Records excerpted from a collection:

•••

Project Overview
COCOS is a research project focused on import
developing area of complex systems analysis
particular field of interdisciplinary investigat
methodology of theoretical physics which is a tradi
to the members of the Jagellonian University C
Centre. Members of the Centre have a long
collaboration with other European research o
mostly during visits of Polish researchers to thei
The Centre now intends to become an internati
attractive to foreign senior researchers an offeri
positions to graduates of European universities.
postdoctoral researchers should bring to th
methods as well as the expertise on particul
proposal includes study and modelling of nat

•••

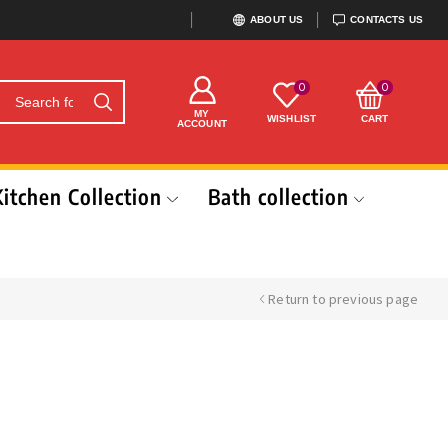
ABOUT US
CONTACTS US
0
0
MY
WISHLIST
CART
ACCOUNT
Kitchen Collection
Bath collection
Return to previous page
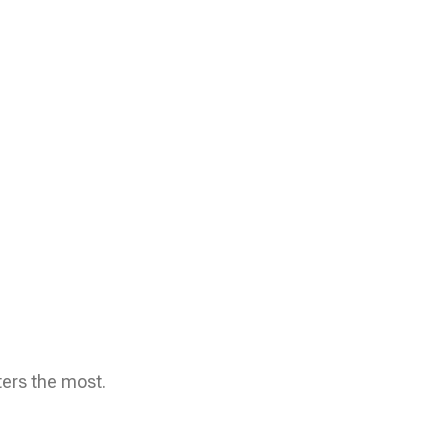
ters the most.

•••

*Your assignment*: Could you reproduce, exactly, every line above from the line with "positions to graduates" to the line with "proposal includes study and modelling of nat", and no other line? Both ends count.

*Your response*:
positions to graduates of European universities.
postdoctoral researchers should bring to th
methods as well as the expertise on particul
proposal includes study and modelling of nat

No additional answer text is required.